Exercise directions = In this material, which lines include the string "value"? Show them.

Task data =

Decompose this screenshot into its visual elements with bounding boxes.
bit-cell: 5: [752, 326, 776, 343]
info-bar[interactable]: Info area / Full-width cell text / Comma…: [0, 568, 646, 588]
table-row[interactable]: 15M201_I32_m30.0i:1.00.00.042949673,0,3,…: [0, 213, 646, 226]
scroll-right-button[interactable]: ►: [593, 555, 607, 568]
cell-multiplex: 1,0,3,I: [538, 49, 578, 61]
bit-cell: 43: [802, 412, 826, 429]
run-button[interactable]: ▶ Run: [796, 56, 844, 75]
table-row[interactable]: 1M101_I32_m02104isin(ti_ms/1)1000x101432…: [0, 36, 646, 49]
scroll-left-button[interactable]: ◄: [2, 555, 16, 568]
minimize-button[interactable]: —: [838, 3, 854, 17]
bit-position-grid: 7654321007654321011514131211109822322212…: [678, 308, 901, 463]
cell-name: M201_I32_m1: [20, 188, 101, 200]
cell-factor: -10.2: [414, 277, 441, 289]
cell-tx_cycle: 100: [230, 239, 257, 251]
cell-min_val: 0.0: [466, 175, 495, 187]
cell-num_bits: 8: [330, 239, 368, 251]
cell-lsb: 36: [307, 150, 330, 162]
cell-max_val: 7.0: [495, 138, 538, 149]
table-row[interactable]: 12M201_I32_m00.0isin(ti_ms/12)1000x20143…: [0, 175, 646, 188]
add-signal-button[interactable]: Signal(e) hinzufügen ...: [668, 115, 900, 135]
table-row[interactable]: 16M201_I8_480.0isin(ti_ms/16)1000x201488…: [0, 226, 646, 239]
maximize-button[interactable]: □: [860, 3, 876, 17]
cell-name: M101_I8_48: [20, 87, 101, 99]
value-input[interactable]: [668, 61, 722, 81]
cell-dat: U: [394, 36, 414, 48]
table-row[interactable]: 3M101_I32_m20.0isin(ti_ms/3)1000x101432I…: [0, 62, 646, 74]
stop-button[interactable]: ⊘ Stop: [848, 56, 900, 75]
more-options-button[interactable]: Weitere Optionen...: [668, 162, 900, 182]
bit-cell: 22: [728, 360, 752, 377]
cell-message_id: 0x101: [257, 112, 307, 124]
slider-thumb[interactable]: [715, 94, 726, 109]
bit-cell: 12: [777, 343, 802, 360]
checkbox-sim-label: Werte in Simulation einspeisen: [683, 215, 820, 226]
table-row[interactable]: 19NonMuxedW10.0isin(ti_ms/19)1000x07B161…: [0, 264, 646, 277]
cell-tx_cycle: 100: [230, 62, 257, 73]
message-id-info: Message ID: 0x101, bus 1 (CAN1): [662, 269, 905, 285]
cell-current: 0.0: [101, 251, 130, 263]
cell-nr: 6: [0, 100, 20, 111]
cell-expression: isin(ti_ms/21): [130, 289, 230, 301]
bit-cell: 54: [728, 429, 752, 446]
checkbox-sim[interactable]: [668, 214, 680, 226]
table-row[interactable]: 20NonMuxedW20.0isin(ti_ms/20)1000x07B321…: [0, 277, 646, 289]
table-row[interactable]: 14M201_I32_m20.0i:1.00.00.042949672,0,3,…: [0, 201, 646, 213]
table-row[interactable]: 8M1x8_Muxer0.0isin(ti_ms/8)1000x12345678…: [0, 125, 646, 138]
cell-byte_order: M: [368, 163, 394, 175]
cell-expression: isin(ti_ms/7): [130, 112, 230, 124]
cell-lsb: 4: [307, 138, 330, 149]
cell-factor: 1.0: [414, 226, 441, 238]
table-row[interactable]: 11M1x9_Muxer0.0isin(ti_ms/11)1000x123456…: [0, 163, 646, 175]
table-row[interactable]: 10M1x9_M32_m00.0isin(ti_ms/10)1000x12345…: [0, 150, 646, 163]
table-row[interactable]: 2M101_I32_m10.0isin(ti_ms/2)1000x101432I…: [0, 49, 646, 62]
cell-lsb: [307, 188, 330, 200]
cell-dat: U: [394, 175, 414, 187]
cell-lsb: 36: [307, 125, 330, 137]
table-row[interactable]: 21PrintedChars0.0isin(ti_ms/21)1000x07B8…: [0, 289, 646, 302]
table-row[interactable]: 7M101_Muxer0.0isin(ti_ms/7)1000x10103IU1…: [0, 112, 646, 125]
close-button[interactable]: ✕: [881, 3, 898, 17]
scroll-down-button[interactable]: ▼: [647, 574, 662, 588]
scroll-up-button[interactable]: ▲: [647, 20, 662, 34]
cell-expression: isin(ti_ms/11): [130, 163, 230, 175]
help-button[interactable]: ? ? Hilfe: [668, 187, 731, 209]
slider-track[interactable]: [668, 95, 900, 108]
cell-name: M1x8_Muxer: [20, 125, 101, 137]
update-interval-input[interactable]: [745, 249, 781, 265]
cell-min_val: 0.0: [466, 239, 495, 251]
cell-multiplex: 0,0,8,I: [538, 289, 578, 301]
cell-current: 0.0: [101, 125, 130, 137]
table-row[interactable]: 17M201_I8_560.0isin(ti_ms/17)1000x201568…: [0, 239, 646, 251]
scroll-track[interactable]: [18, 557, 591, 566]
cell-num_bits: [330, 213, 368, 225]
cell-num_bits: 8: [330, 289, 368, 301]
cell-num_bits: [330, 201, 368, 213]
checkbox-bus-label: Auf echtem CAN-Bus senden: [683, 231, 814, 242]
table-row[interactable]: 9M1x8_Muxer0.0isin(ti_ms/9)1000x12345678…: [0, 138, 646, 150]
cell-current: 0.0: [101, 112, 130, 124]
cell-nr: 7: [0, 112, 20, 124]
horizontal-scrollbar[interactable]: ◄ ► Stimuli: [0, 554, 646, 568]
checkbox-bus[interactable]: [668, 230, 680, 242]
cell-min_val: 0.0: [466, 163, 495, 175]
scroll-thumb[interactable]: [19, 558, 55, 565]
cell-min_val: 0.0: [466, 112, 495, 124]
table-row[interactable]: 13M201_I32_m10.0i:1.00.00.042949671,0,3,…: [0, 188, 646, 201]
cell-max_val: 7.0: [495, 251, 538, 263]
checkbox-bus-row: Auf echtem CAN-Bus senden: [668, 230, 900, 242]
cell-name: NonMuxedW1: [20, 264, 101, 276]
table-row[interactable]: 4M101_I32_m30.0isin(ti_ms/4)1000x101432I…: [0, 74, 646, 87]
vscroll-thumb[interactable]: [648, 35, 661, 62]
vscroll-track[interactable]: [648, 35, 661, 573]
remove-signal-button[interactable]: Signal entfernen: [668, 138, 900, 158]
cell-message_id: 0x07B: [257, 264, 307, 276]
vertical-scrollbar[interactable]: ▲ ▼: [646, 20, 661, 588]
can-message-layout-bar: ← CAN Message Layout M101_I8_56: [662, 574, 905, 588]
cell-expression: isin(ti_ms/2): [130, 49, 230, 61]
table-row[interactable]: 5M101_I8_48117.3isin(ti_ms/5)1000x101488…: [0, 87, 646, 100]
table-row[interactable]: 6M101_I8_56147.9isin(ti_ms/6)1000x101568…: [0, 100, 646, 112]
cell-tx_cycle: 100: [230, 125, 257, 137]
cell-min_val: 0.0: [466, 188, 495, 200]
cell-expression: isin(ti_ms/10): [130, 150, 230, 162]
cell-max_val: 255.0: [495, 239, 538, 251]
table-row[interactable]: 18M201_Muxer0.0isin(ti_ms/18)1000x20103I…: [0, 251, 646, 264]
...
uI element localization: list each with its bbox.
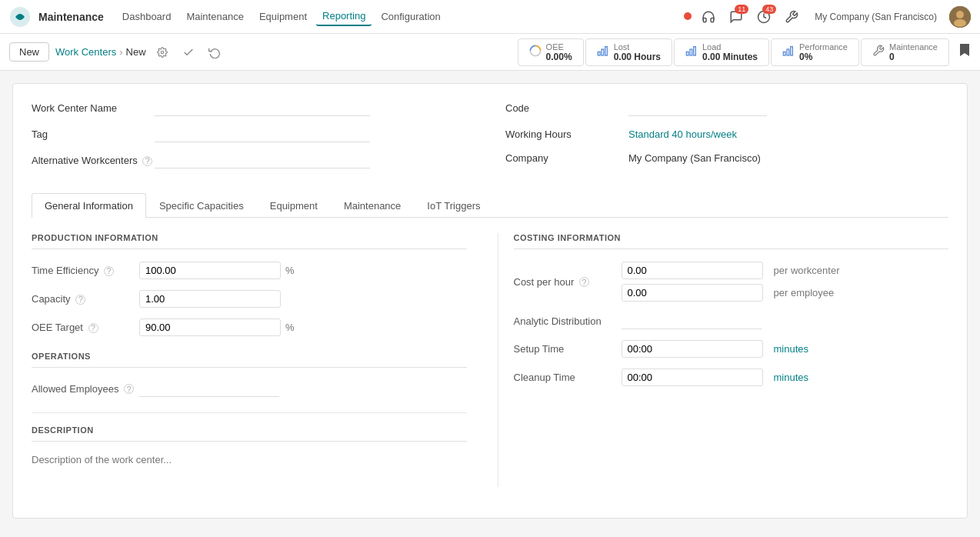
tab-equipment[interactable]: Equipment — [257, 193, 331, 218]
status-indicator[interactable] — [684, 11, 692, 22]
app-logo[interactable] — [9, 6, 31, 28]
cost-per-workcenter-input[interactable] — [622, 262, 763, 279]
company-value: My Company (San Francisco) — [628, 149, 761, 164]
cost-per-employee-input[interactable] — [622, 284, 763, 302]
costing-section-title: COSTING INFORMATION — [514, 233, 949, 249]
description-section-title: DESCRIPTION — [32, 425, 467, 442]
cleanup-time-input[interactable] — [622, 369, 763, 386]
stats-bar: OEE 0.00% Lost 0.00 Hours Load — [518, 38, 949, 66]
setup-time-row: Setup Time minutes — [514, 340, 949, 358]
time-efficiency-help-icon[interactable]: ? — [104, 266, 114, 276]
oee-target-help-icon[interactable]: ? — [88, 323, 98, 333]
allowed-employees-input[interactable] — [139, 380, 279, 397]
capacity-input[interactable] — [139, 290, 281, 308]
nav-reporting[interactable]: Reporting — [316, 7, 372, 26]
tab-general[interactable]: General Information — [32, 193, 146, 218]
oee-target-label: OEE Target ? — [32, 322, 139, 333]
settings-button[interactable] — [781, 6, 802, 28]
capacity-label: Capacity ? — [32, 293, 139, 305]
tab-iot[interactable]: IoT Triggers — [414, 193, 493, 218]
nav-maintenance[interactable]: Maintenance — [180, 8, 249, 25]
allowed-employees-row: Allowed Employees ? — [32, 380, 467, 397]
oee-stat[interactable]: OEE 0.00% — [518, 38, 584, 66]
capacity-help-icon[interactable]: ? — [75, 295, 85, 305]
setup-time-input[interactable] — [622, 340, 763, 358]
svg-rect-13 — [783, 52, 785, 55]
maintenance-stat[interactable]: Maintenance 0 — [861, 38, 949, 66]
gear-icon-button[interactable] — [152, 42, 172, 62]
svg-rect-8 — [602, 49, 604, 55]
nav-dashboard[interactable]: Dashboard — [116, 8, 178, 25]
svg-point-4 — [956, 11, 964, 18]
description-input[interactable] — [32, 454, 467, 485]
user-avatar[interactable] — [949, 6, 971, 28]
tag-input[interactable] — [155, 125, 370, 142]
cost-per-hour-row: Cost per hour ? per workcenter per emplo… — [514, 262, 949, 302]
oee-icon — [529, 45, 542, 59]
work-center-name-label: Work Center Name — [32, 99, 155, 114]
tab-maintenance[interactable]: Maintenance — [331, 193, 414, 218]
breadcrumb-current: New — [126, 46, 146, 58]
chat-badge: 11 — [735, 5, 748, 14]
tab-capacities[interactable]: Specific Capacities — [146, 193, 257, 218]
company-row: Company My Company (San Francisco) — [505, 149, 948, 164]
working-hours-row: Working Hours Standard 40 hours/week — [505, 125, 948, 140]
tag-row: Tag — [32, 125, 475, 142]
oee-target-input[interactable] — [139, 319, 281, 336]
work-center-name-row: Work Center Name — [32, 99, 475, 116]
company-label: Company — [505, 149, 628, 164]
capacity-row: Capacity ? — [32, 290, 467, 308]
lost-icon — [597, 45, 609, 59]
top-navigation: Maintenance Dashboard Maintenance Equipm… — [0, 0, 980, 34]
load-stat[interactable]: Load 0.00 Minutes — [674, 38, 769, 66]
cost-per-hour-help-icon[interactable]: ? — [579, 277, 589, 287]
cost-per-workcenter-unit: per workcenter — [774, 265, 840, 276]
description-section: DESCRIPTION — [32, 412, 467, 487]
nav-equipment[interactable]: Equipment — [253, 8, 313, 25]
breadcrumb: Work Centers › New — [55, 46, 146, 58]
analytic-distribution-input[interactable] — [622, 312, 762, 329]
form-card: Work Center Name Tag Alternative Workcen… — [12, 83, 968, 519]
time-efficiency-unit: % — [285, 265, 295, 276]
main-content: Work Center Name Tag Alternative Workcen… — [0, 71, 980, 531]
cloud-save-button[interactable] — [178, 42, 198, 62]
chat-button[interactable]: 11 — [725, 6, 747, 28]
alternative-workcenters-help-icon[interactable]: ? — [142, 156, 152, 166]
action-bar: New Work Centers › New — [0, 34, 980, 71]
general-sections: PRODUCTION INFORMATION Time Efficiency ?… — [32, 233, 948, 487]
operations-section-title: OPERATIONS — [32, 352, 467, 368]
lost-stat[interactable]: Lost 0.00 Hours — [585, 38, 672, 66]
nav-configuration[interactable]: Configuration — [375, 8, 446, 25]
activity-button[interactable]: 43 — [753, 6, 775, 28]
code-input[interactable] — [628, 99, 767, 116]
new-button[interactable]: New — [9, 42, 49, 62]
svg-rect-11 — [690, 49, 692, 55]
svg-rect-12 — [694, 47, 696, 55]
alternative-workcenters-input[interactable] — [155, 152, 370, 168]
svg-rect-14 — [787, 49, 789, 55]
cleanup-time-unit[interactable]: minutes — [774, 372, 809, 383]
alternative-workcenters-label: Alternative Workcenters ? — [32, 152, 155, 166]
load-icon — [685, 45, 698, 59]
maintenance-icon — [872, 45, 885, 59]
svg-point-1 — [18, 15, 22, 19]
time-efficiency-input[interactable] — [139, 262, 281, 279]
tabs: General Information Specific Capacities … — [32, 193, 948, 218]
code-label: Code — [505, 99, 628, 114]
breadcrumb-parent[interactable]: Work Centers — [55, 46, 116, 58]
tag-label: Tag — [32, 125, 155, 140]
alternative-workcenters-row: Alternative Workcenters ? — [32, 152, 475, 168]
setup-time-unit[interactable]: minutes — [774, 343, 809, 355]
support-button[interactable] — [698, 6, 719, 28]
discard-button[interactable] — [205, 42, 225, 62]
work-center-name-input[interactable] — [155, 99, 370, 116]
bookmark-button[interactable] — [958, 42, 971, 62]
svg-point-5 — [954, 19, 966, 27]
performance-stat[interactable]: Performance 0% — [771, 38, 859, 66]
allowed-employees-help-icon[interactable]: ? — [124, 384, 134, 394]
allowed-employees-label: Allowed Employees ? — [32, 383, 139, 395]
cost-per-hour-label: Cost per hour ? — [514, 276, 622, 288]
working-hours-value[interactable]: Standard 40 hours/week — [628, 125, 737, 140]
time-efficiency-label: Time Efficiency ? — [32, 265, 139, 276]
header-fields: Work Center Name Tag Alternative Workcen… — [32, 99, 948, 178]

Output of the task =
value-input[interactable]: [668, 61, 722, 81]
company-value: My Company (San Francisco) — [628, 149, 761, 164]
working-hours-value[interactable]: Standard 40 hours/week — [628, 125, 737, 140]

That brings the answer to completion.